8. Limitation of Liability
8.1 In no event will we be liable for loss of profits, business, revenue, goodwill or anticipated savings, damage to reputation or any special, indirect or consequential loss, whether in contract, tort (including, without limit, negligence) or otherwise and regardless of whether we knew or had reason to know of the possibility of the same.
8.2 Except as follows, our liability to you in respect of all causes of action arising in contract, tort (including, without limit, negligence) or otherwise under, in connection with or, arising out of, the Agreement shall not exceed the aggregate of the Price of the Goods sold or provided under the relevant Agreement.
8.3 We do not limit our liability for fraudulent misrepresentation, for death or personal injury caused by our negligence or for any other liability the exclusion or limitation of which is prohibited by English law.
9.1 Any Agreement and any performance pursuant to it may be terminated by a party immediately if the other party (a) is the subject of bankruptcy, insolvency or similar proceedings or (b) defaults in its material obligations under the Agreement and, if remediable, such default is not cured within 30 days from the date of sending of a default notice by registered letter.
9.2 We also reserve the right to suspend supply of Goods if we have a right to terminate under this clause.
10.1 Our rights and remedies are cumulative and no failure or delay by us in enforcing our rights or remedies shall be construed as a waiver of such rights or remedies unless stated by us in writing to be so, nor shall any partial exercise of a right or remedy preclude or limit the further exercise of that or any other right or remedy.
10.2 The invalidity, unenforceability or illegality of any part of an Agreement shall not affect the remainder of it which shall remain in full force and effect.
10.3 The Agreement sets out the entire agreement between the parties and may not be varied except by the written agreement of the parties.
10.4 You acknowledge that in entering into each Agreement, you did not rely upon any matters that are not set out in it.
10.5 No Agreement may be assigned in whole or in part without our prior written consent.
10.6 A person who is not a party to an Agreement shall not derive the right to enforce any of the terms of that Agreement by virtue of the Contract (Rights of Third Parties) Act 1999 or otherwise.

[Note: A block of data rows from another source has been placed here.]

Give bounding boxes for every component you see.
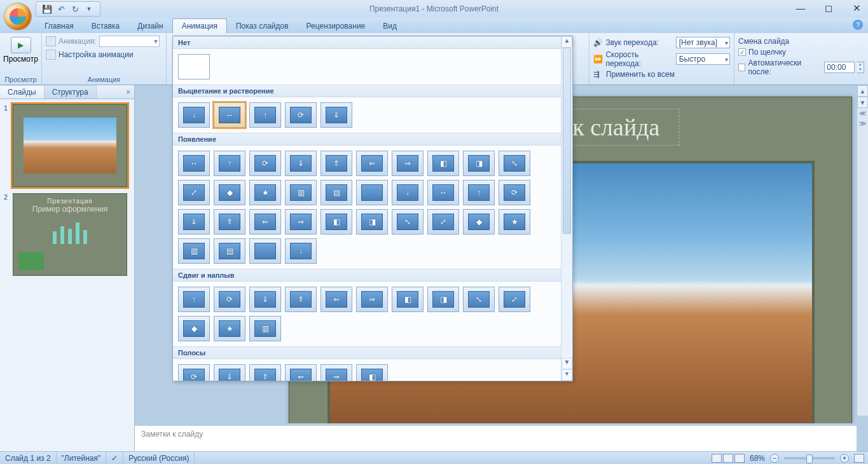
transition-item[interactable]: ⟳ <box>214 287 245 312</box>
transition-item[interactable]: ⟳ <box>178 364 210 381</box>
transition-item[interactable]: ▤ <box>214 238 245 264</box>
notes-pane[interactable]: Заметки к слайду <box>135 423 857 451</box>
transition-item[interactable]: ⇒ <box>392 151 424 176</box>
next-slide-icon[interactable]: ≫ <box>857 118 868 128</box>
transition-item[interactable]: ⇓ <box>249 287 281 312</box>
custom-animation-button[interactable]: Настройка анимации <box>46 50 162 60</box>
transition-item[interactable]: ◆ <box>214 180 245 205</box>
transition-item[interactable]: ⇒ <box>320 364 352 381</box>
scroll-up-icon[interactable]: ▲ <box>857 85 868 97</box>
transition-item[interactable]: ↑ <box>214 151 245 176</box>
tab-insert[interactable]: Вставка <box>83 19 129 33</box>
transition-item[interactable]: ↓ <box>178 102 210 128</box>
transition-item[interactable]: ★ <box>214 316 245 341</box>
transition-item[interactable]: ⤢ <box>427 209 459 235</box>
transition-item[interactable]: ⤡ <box>392 209 424 235</box>
transition-item[interactable]: ⇒ <box>356 287 388 312</box>
status-spellcheck[interactable]: ✓ <box>106 452 123 464</box>
transition-item[interactable]: ⇑ <box>249 364 281 381</box>
transition-item[interactable]: ↔ <box>214 102 245 128</box>
close-button[interactable]: ✕ <box>850 3 863 14</box>
transition-item[interactable]: ⤡ <box>463 287 495 312</box>
redo-icon[interactable]: ↻ <box>71 4 79 13</box>
slide-thumb-2[interactable]: Презентация Пример оформления <box>13 193 127 276</box>
transition-item[interactable]: ⟳ <box>285 102 317 128</box>
transition-item[interactable]: ▥ <box>178 238 210 264</box>
transition-item[interactable]: ◨ <box>356 209 388 235</box>
gallery-scroll-thumb[interactable] <box>563 48 571 234</box>
tab-review[interactable]: Рецензирование <box>298 19 375 33</box>
transition-item[interactable]: ⇓ <box>285 151 317 176</box>
tab-view[interactable]: Вид <box>374 19 406 33</box>
slide-thumb-1[interactable] <box>13 104 127 187</box>
time-spinner[interactable]: ▲▼ <box>857 62 864 73</box>
undo-icon[interactable]: ↶ <box>57 4 65 13</box>
zoom-in-button[interactable]: + <box>840 454 849 463</box>
pane-close-icon[interactable]: × <box>126 88 130 97</box>
transition-item[interactable]: ⇓ <box>320 102 352 128</box>
minimize-button[interactable]: — <box>794 3 807 14</box>
prev-slide-icon[interactable]: ≪ <box>857 108 868 118</box>
transition-item[interactable]: ◆ <box>178 316 210 341</box>
transition-item[interactable]: ⇑ <box>214 209 245 235</box>
transition-item[interactable]: ⇐ <box>285 364 317 381</box>
tab-animation[interactable]: Анимация <box>172 18 227 33</box>
save-icon[interactable]: 💾 <box>43 4 52 13</box>
transition-item[interactable]: ⇓ <box>214 364 245 381</box>
transition-item[interactable]: ↑ <box>249 102 281 128</box>
transition-item[interactable]: ↑ <box>463 180 495 205</box>
transition-item[interactable]: ◆ <box>463 209 495 235</box>
transition-item[interactable]: ↓ <box>392 180 424 205</box>
fit-window-icon[interactable] <box>854 454 864 463</box>
gallery-more-icon[interactable]: ▾ <box>561 369 572 381</box>
onclick-checkbox[interactable]: ✓ <box>738 48 746 56</box>
transition-item[interactable]: ⇐ <box>249 209 281 235</box>
transition-item[interactable]: ⤢ <box>178 180 210 205</box>
transition-item[interactable]: ▥ <box>249 316 281 341</box>
normal-view-icon[interactable] <box>712 454 722 463</box>
transition-item[interactable]: ◧ <box>427 151 459 176</box>
status-language[interactable]: Русский (Россия) <box>123 452 195 464</box>
transition-item[interactable]: ⇐ <box>320 287 352 312</box>
animate-dropdown[interactable]: ▾ <box>99 36 160 47</box>
preview-button[interactable]: Просмотр <box>4 36 38 65</box>
transition-item[interactable] <box>249 238 281 264</box>
transition-item[interactable]: ⇐ <box>356 151 388 176</box>
pane-tab-outline[interactable]: Структура <box>45 85 97 99</box>
transition-item[interactable]: ★ <box>249 180 281 205</box>
pane-tab-slides[interactable]: Слайды <box>0 85 45 99</box>
transition-item[interactable]: ⇑ <box>320 151 352 176</box>
transition-item[interactable]: ◧ <box>392 287 424 312</box>
transition-item[interactable]: ⟳ <box>499 180 530 205</box>
apply-all-button[interactable]: ⇶ Применить ко всем <box>593 70 730 79</box>
qat-dropdown-icon[interactable]: ▼ <box>85 4 93 13</box>
transition-item[interactable]: ★ <box>499 209 530 235</box>
transition-item[interactable]: ◧ <box>320 209 352 235</box>
transition-item[interactable] <box>178 54 210 79</box>
transition-item[interactable]: ↑ <box>178 287 210 312</box>
transition-item[interactable]: ⇒ <box>285 209 317 235</box>
transition-item[interactable]: ⇓ <box>178 209 210 235</box>
gallery-scrollbar[interactable]: ▲ ▼ ▾ <box>561 36 572 381</box>
speed-dropdown[interactable]: Быстро <box>676 53 730 65</box>
transition-item[interactable]: ↓ <box>285 238 317 264</box>
sound-dropdown[interactable]: [Нет звука] <box>676 37 730 48</box>
tab-slideshow[interactable]: Показ слайдов <box>227 19 298 33</box>
office-button[interactable] <box>4 3 32 31</box>
slideshow-view-icon[interactable] <box>734 454 745 463</box>
tab-home[interactable]: Главная <box>36 19 83 33</box>
transition-item[interactable]: ▥ <box>285 180 317 205</box>
maximize-button[interactable]: ◻ <box>822 3 835 14</box>
auto-time-input[interactable]: 00:00 <box>824 62 854 73</box>
zoom-slider[interactable] <box>784 457 835 460</box>
transition-item[interactable]: ⤡ <box>499 151 530 176</box>
transition-item[interactable]: ↔ <box>427 180 459 205</box>
transition-item[interactable]: ↔ <box>178 151 210 176</box>
transition-item[interactable]: ▤ <box>320 180 352 205</box>
transition-item[interactable]: ◨ <box>427 287 459 312</box>
editor-scrollbar[interactable]: ▲ ▼ ≪ ≫ <box>857 85 868 416</box>
sorter-view-icon[interactable] <box>723 454 733 463</box>
scroll-down-icon[interactable]: ▼ <box>857 97 868 108</box>
transition-item[interactable]: ⇑ <box>285 287 317 312</box>
gallery-scroll-up-icon[interactable]: ▲ <box>561 36 572 48</box>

11. Anti-bribery and Corruption
11.1 You shall (i) comply with all applicable laws, regulations, codes and sanctions relating to anti- bribery and anti-corruption including but not limited to the Bribery Act 2010, (ii) not bribe, promise or give financial advantage to another person (including a Foreign Public Official) whether directly or indirectly and must not receive any bribe, promise or other financial advantage from a third party which in each case may be designed or intended to induce or reward the improper performance of a function or activity, (iii) promptly report to us any request or demand for any undue financial or other advantage of any kind received by you in connection with the performance of any Agreement and, at our request, confirm in writing that you have complied with this Condition 11.1 and provide such supporting evidence of compliance as we may reasonably request.

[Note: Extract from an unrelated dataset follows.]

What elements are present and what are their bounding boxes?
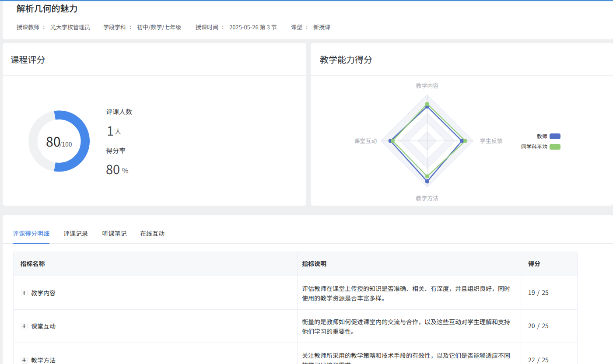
svg-text:课堂互动: 课堂互动: [354, 136, 377, 145]
svg-text:教学方法: 教学方法: [416, 194, 438, 202]
svg-text:教学内容: 教学内容: [416, 81, 438, 90]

11.2 Breach of this Condition 11 shall be treated as a material breach of the Agreement for the purposes of Condition 9.1.
12. Governing Law
12.1 All Agreements shall be governed by English law and both you and we submit to the exclusive jurisdiction of the English courts (including for any non-contractual claims).
12.2 For the avoidance of doubt, the United Nations Convention on the International Sale of Goods shall not apply to any Agreement.
12.3 Nothing in this Condition 12 shall limit our right to take proceedings against you in any other court of competent jurisdiction, nor shall the taking of proceedings in any one or more jurisdictions preclude us from taking proceedings in any other jurisdiction, whether concurrently or not, to the extent permitted by the law of such other jurisdiction.